[学校選択]オンライン留学フェアは終焉の始まりか。

©️2021 Australian Government

 これまでほぼお茶の水で開かれてきた留学フェアが、今年はネット上で行われた。

 実際どんなノリなのかと思い、しっかりと事前申し込みをし、送られてきたURLで参加してみた。今でこそ上のような表示になっているが(個人的にはチャット以外は全部通年で表示しておけばいいと思うのだが)、当日は味気のないバーチャルブースや相手によっては答えの帰ってこないチャットボックス、パンフのダウンロードやビデオなど、体裁としてはできることをオンラインにした感が出ていた。

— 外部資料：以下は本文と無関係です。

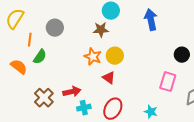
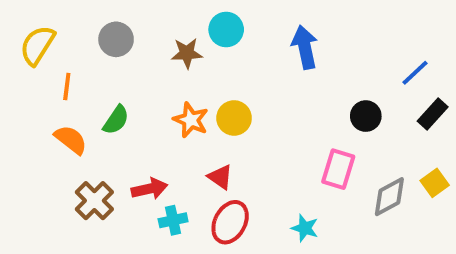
gray circle: (55, 28) -> (116, 39), moved
brown star: (101, 30) -> (187, 53), moved
green semicircle: (40, 57) -> (116, 120), moved
orange semicircle: (19, 67) -> (71, 140), moved
red triangle: (109, 78) -> (220, 177), moved

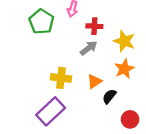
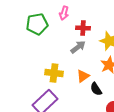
green pentagon: (41, 22) -> (37, 24), turned 30
black semicircle: (109, 96) -> (96, 89), turned -72

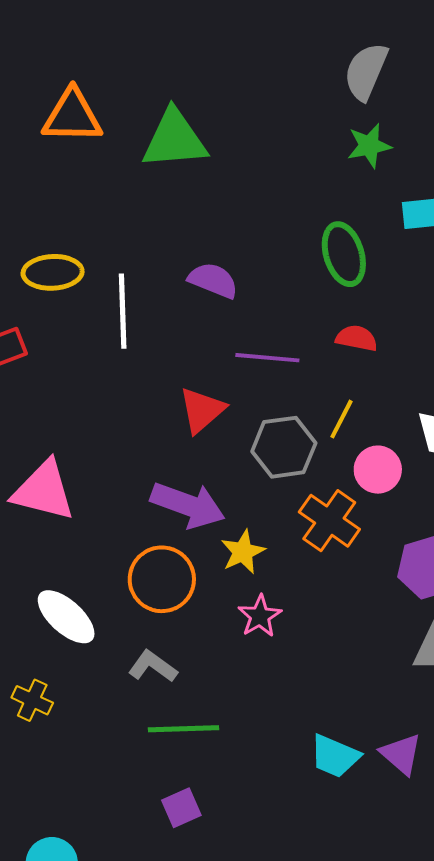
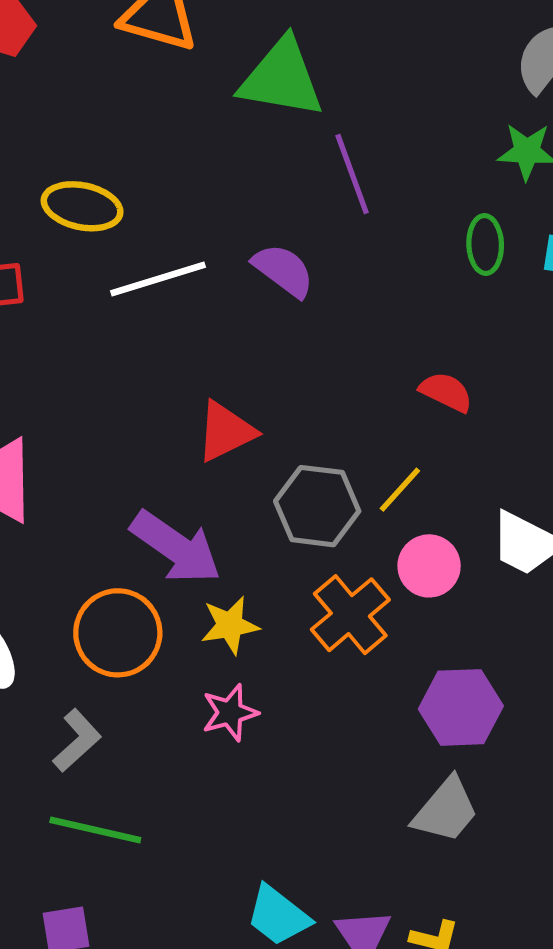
green ellipse: (344, 254) -> (485, 244), moved, size x0.7
white line: (123, 311) -> (158, 279), turned 60
purple line: (267, 358) -> (352, 174), moved, turned 50
gray L-shape: (153, 666) -> (77, 740), turned 87

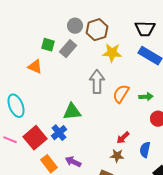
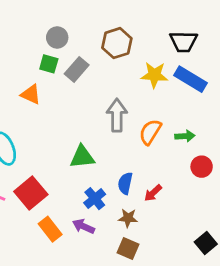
gray circle: (75, 26) -> (57, 37), moved
yellow star: (112, 53) -> (154, 75), moved
blue cross: (59, 133) -> (95, 199), moved
blue semicircle: (145, 150) -> (125, 183), moved
brown star: (117, 156) -> (128, 218), moved

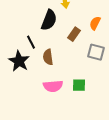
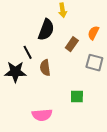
black star: (19, 61) -> (15, 72), turned -30
pink semicircle: (53, 86) -> (42, 115), moved

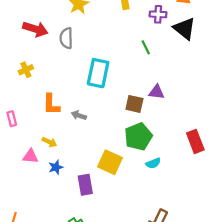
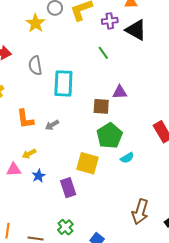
gray semicircle: (66, 38) -> (35, 65), moved
gray arrow: (79, 115) -> (52, 125), turned -40
yellow arrow: (49, 142) -> (29, 154), turned 136

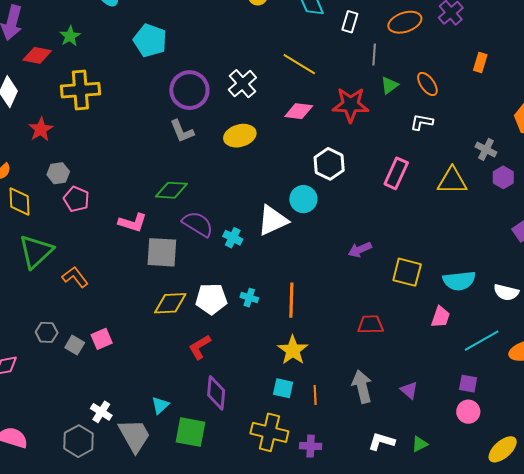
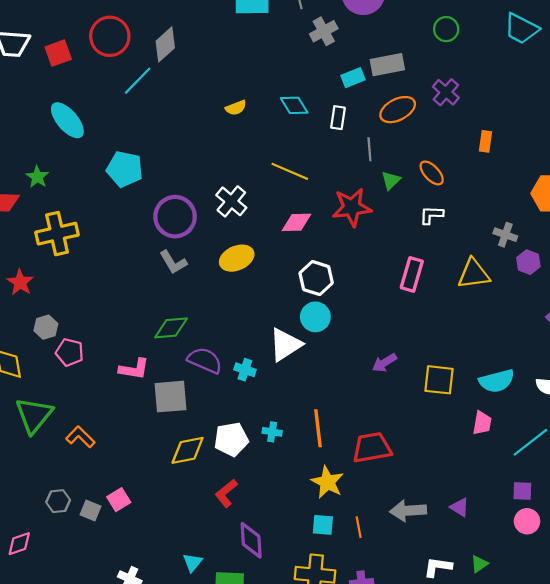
white hexagon: (329, 164) -> (316, 278), moved
red trapezoid: (371, 325) -> (372, 448), moved, size x1.4
gray arrow: (362, 387) -> (408, 511), turned -72

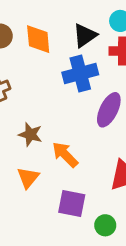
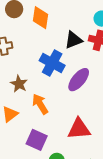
black triangle: (85, 35) -> (73, 40), moved
blue cross: (80, 74) -> (52, 63), moved, turned 30

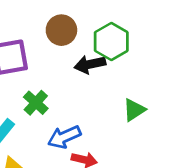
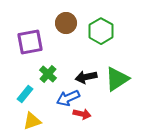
black arrow: (90, 64) -> (86, 77), moved
green triangle: (134, 110) -> (117, 79), size x1.5

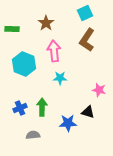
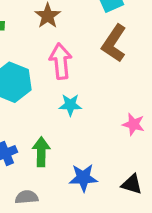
black triangle: (88, 112) -> (132, 184), moved

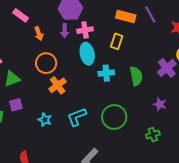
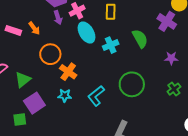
pink rectangle: (21, 15) -> (13, 30), moved
purple square: (16, 105) -> (34, 103), size x1.5
cyan star: (45, 120) -> (65, 95), moved

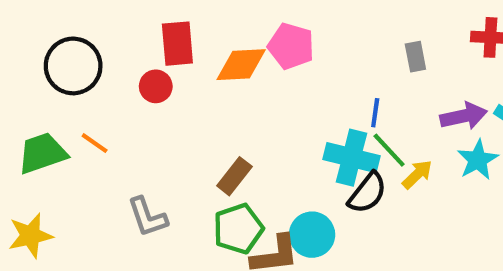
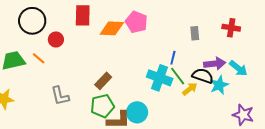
red circle: (156, 86) -> (56, 40), moved
black semicircle: (367, 193) -> (203, 76), moved, turned -115

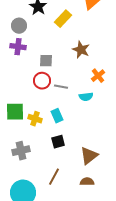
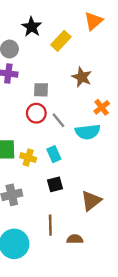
gray line: (61, 87) -> (58, 120), turned 40
cyan semicircle: (86, 97) -> (88, 132), size x1.5
brown line: (54, 177) -> (50, 225), turned -30
brown semicircle: (87, 182) -> (75, 239), moved

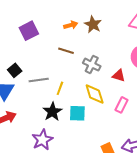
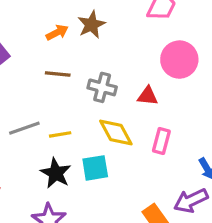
brown star: (93, 24) -> (91, 25), turned 30
yellow line: (60, 88) -> (60, 134), turned 72

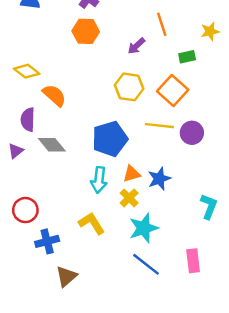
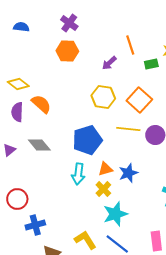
green rectangle: (187, 57) -> (151, 64), moved
purple semicircle: (28, 120) -> (17, 112), moved
yellow L-shape: (92, 223) -> (85, 240), moved

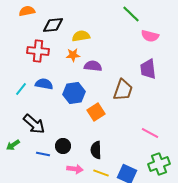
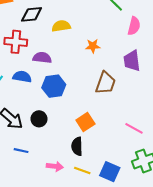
pink semicircle: (150, 36) -> (134, 26), turned -90
orange star: (73, 55) -> (93, 46), moved
purple semicircle: (93, 66) -> (42, 58), moved
orange square: (96, 112) -> (85, 122), moved
black circle: (63, 146) -> (39, 119), moved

 しかし、ここに出ていた学校には偏りがあり、全部が出ていた訳ではなかったのと、学校ごとの温度差もあり、何よりもビザをとっても入国できない状況で留学は語れないので、非常に空虚な内容になっていた。チャットメッセージは30000を超えたらしいのだが、僕一人でそこに100本位貢献しているのと、ページを開くと自動で相手の機械的なメッセージが届くことから、恐らく実際の交信人数は200人そこらだったはずだ。それも恐らく日本側の受け手であるオーストラリア留学センターの日本人スタッフが応じていたので、盛り上がりにかける出来だった。かたやパンフのダウンロードは5000強、ビデオの視聴も1000強あったらしいのだが、その効果たるや恐らく回復不能なダメージの中にあるような気がしている。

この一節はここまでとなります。